Landra: Today I welcome Freda Lightfoot and she's graciously willing to submit to an
My first question is: What has your journey to publication been like?
Freda: It was filled with rejections like all would-be authors, but finally I learned to target my market, read and learn more about the genre I was writing and as a result acceptance followed. First with historical romances for Mills and Boon back in the 80s, and then with historical sagas for Hodder. Practise, patience and persistence pays off in the end.
Landra: Wow! That's a pretty awesome career. I like those 3 P's. What about advice, maybe for those just starting out?
Freda: It’s a different world now. When I started I learned my craft through short stories and articles before moving on to historical romance novels. It was never easy to get published but it’s even more difficult today. Choosing a genre you love is important, and writing from the heart is essential. Don’t be afraid to show your emotions on the page. Reading a novel is a much more intimate experience than watching a play or TV drama. And always look for that plus factor, something of yourself or your life that you can add to give it your personal brand.
Landra: Couldn't agree with you more. The personal brand makes your books yours. Now, self-publishing, traditional, or hybrid?
Freda: I started out in traditional publishing, naturally, since I’ve been in the business many years. But later became hybrid when sagas went out of fashion for a while and I was dropped. Fortunately I moved on to work for two other publishers but also managed to get the rights to my back list reverted, and self-published them as ebooks. It was seeing how well these were selling which brought Amazon Publishing knocking on my door, or rather they rang me up from Seattle, which was so exciting. Self-publishing is definitely an option these days, as it can open doors.
Landra: What would you say is the biggest risk you take with your writing?
Freda: I do seem to constantly challenge myself as that helps to keep my mind fresh. The Amber Keeper was certainly a challenge as it is set mainly in Russia before and during the revolution so demanded a great deal of research. Fortunately I love research although the story must always come first. There always comes a point when you have to set all those books aside and sit down and write. I also had to work out in what way events of the past had affected life for my heroine and her family fifty years later. That was even greater fun.
Landra: It's exciting to blend history with your characters. Would you care to share any writing rituals you have (certain cup, certain spot, etc)?
Freda: I prefer to work in my office which feels like a womb to me, with the door shut fast against the world. I start each morning by visiting facebook and twitter, and dealing with emails from loops I am on, which all helps to get my brain going. Then I revise whatever I wrote the previous day which soon has me motoring with new material. I’ve written over forty books but starting a new one doesn’t get any easier. The fear kicks in and I wonder if I should bin it. Fortunately I manage to resist that urge. I mentally bribe myself to keep writing even if it is rubbish at first, with the promise I can revise it later, once it exists. I write through the pain, then rewrite and rewrite and rewrite until I’m happy with it.
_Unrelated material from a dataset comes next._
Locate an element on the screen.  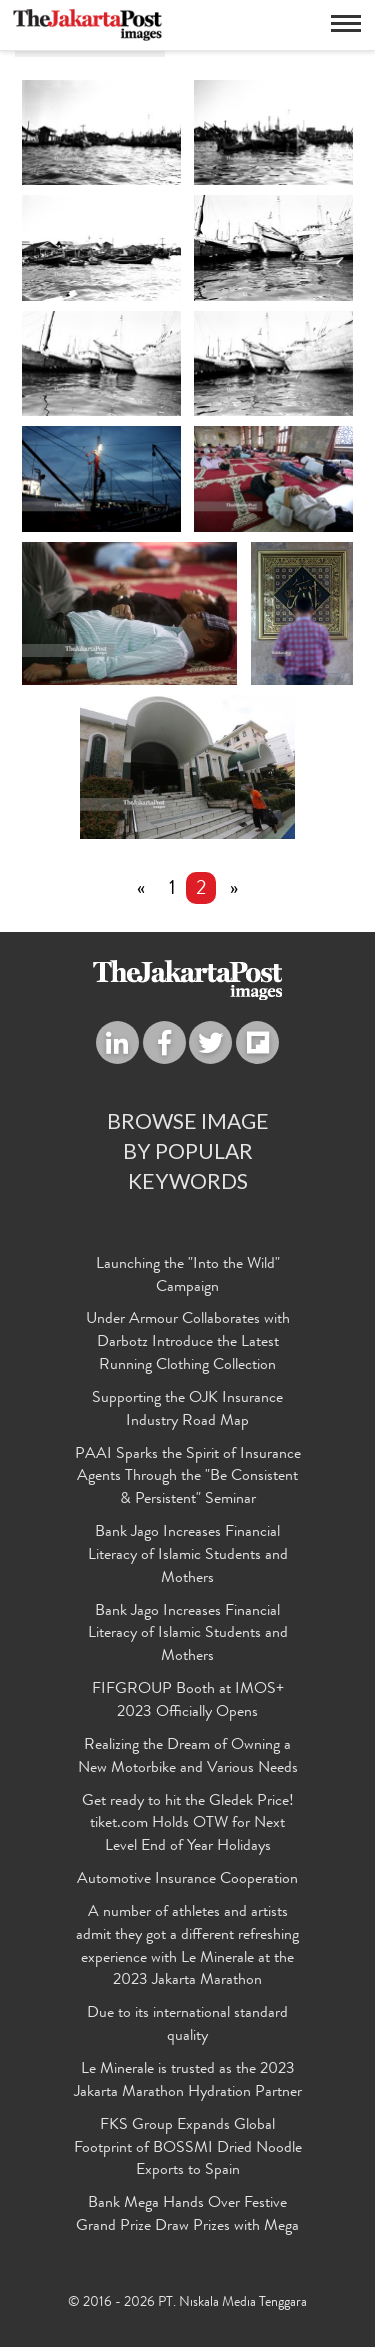
Bank Jago Increases Financial Literacy of Islamic Students and Mothers is located at coordinates (188, 1557).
Thank you Freda for stopping by and chatting with me. Now here's some more information on Freda's latest release, The Amber Keeper
Blurb: Set against the backdrop of revolutionary Russia, The Amber Keeper is a sweeping tale of jealousy and revenge, reconciliation and forgiveness.
English Lake District, 1960s: A young Abbie Myers returns home after learning of her mother’s death. Estranged from her turbulent family for many years, Abbie is heartbroken to hear that they blame her for the tragedy.
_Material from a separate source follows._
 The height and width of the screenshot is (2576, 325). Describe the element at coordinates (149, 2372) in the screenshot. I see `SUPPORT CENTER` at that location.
Determined to uncover her mother’s past, Abbie approaches her beloved grandmother, Millie, in search of answers. As the old woman recounts her own past, Abbie is transported back to the grandeur of the Russian Empire in 1911 with tales of her grandmother’s life as a governess and the revolution that exploded around her.
As Abbie struggles to reconcile with her family, and to support herself and her child, she realizes that those long-ago events created aftershocks that threaten to upset the fragile peace she longs to create.